# Training rides in north San Diego - UCSD - La Jolla area?



## tom_h (May 6, 2008)

Starting in late August, I may be spending 3-4 nights per week on a work project in this area. My place of work would be the 92121 zipcode. As I'd be driving down from the LA region, I can bring my bike along.

I was hoping to hook up with some groups or clubs, for 1 or maybe 2 evenings per week, of moderate-to-harder riding , preferably hills, 60-90 minute duration. By "moderate-to-hard", I'm thinking other riders of cat5/4 ability. I suppose even practice crits would be OK, but I'd prefer road-riding. 

Any suggestions?


----------



## sdjeff (Sep 4, 2008)

I don't know of any rides myself, but you could check out the San Diego Bicycle Club, Tri club of san diego, or San Diego Cyclo-vets. You could also check with a couple of stores like Hi-tech bikes and nytro multisport. Good luck! 
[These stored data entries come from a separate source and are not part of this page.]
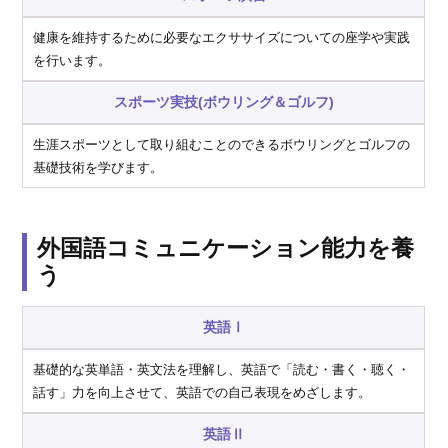
健康を維持するために必要なエクササイズについての座学や実践
を行います。
スポーツ実技(ボウリング＆ゴルフ)
生涯スポーツとして取り組むことのできるボウリングとゴルフの
基礎技術を学びます。
外国語コミュニケーション能力を養
う
英語Ⅰ
基礎的な英単語・英文法を理解し、英語で「読む・書く・聴く・
話す」力を向上させて、英語での自己表現をめざします。
英語Ⅱ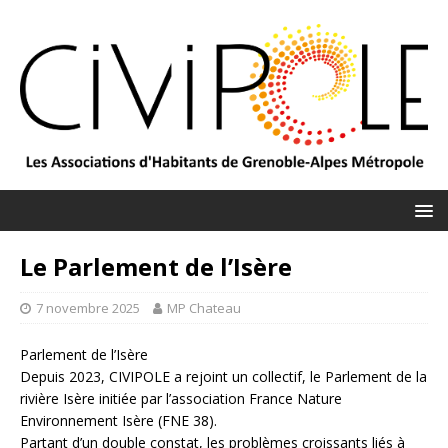
Le Parlement de l’Isère
7 novembre 2025
MP Chateau
Parlement de l’Isère
Depuis 2023, CIVIPOLE a rejoint un collectif, le Parlement de la
rivière Isère initiée par l’association France Nature
Environnement Isère (FNE 38).
Partant d’un double constat, les problèmes croissants liés à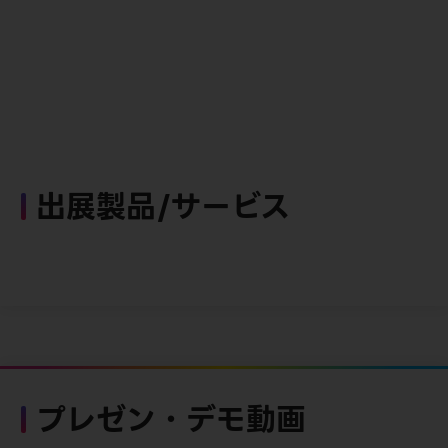
出展製品/サービス
プレゼン・デモ動画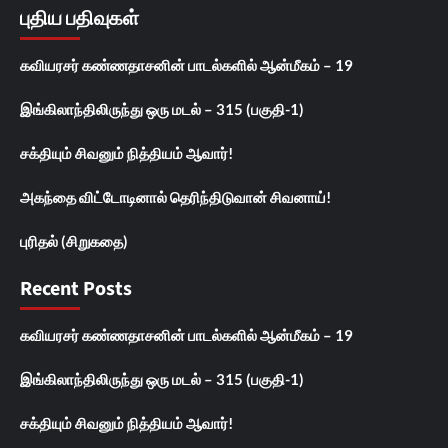
புதிய பதிவுகள்
கவியரசர் கண்ணதாசனின் பாடல்களில் ஆன்மீகம் – 19
இங்கிலாந்திலிருந்து ஒரு மடல் – 315 (பகுதி-1)
சக்தியும் சிவனும் நித்தியம் ஆவார்!
அகந்தை விட்டோடினால் தெரிந்திடுவான் சிவனாய்!
புரிதல் (சிறுகதை)
Recent Posts
கவியரசர் கண்ணதாசனின் பாடல்களில் ஆன்மீகம் – 19
இங்கிலாந்திலிருந்து ஒரு மடல் – 315 (பகுதி-1)
சக்தியும் சிவனும் நித்தியம் ஆவார்!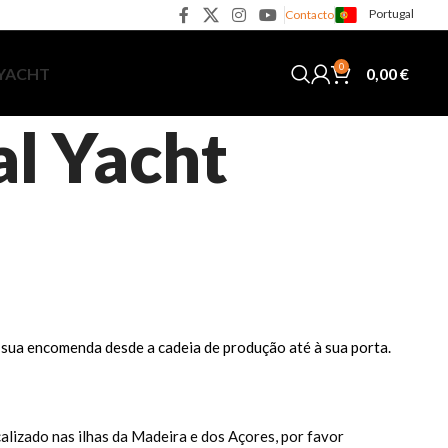
Portugal
Contacto
0
0,00
€
 YACHT
al Yacht
 sua encomenda desde a cadeia de produção até à sua porta.
alizado nas ilhas da Madeira e dos Açores, por favor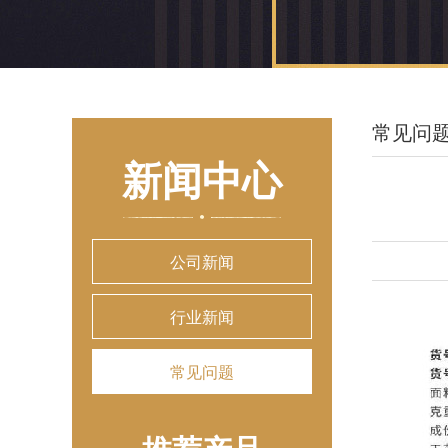
常见问
新闻中心
公司新闻
行业新闻
常见问题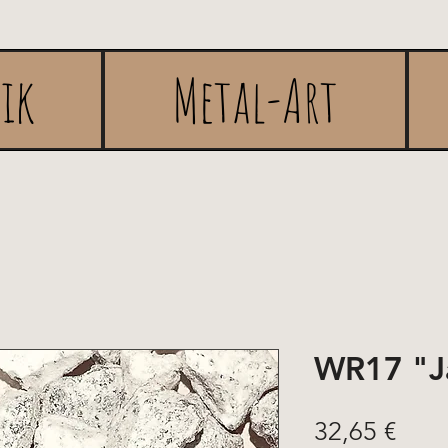
rik
Metal-Art
WR17 "J
Prix
32,65 €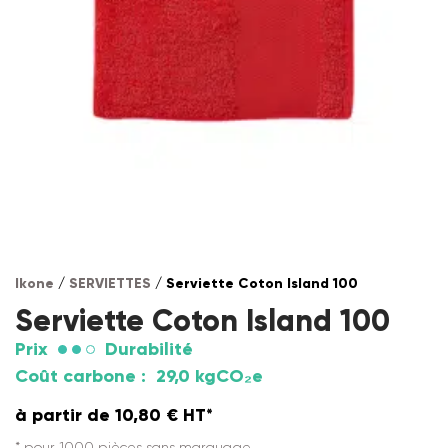
Ikone
/
SERVIETTES
/ Serviette Coton Island 100
Serviette Coton Island 100
Prix
Durabilité
Coût carbone :
29,0 kgCO₂e
à partir de
10,80
€
HT*
* pour 1000 pièces sans marquage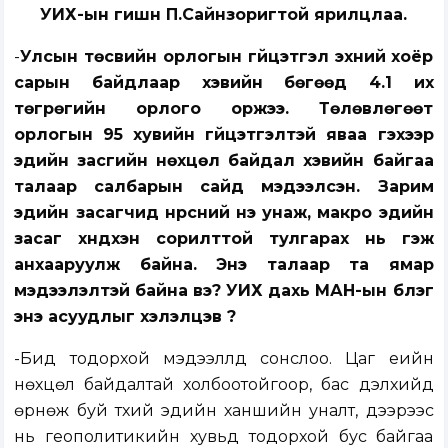
УИХ-ын гишүүн П.Сайнзоригтой ярилцлаа.
-
Улсын төсвийн орлогын гүйцэтгэл эхний хоёр
сарын байдлаар хэвийн бөгөөд 4.1 их
төгрөгийн орлого оржээ. Төлөвлөгөөт
орлогын 95 хувийн гүйцэтгэлтэй яваа гэхээр
эдийн засгийн нөхцөл байдал хэвийн байгаа
талаар салбарын сайд мэдээлсэн. Зарим
эдийн засагчид нүүрсний үнэ унаж, макро эдийн
засаг хүндхэн сорилттой тулгарах нь гэж
анхааруулж байна. Энэ талаар та ямар
мэдээлэлтэй байна вэ? УИХ дахь МАН-ын бүлэг
энэ асуудлыг хэлэлцэв үү?
-Бид тодорхой мэдээллүүд сонслоо. Цаг үеийн
нөхцөл байдалтай холбоотойгоор, бас дэлхийд
өрнөж буй түүхий эдийн ханшийн уналт, дээрээс
нь геополитикийн хувьд тодорхой бус байгаа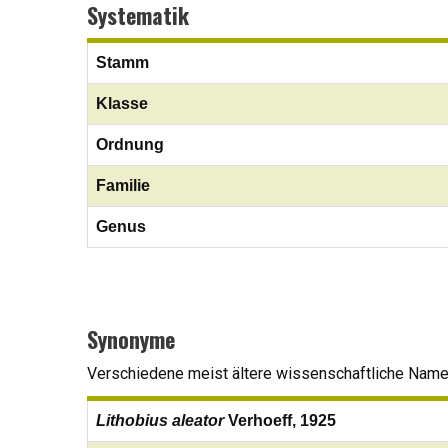
Systematik
Stamm
Klasse
Ordnung
Familie
Genus
Synonyme
Verschiedene meist ältere wissenschaftliche Namen,
Lithobius aleator
Verhoeff, 1925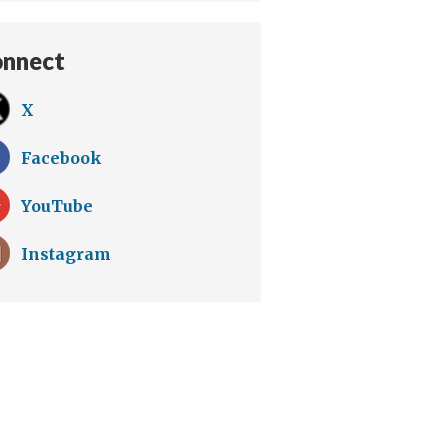
nnect
X
Facebook
YouTube
Instagram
One note - to get hills, stay away from rides that go north on PCH.


----------



## Kristatos (Jan 10, 2008)

There are lots of good ride options starting from UCSD. For hilly terrain I'd recommend heading into Rancho Santa Fe. Head north on Torrey Pines/PCH and then east on Carmel Valley or Del Mar Heights to El Camino and head north - take the roads thru Fairbanks Ranch up to Via De La Valle/Linea Del Cielo. You can cruise all around RSF - plenty of little hills and fun roads. You can head back taking Linea Del Cielo to Llomas Santa Fe and to PCH, or you could take RSF Road north to Carlsbad and take Alga Rd west to the coast. So there's a lot of interesting routes - you can't go wrong in that area, just print out a map and take it with you in case you lose your bearings.


----------



## JaeP (Mar 12, 2002)

SDBC has there normal Sat. morning rides in the La Jolla/UTC area.

Also there is a practice crit in Mission Bay (Fiesta Island) every Thursday @ 6:00.


----------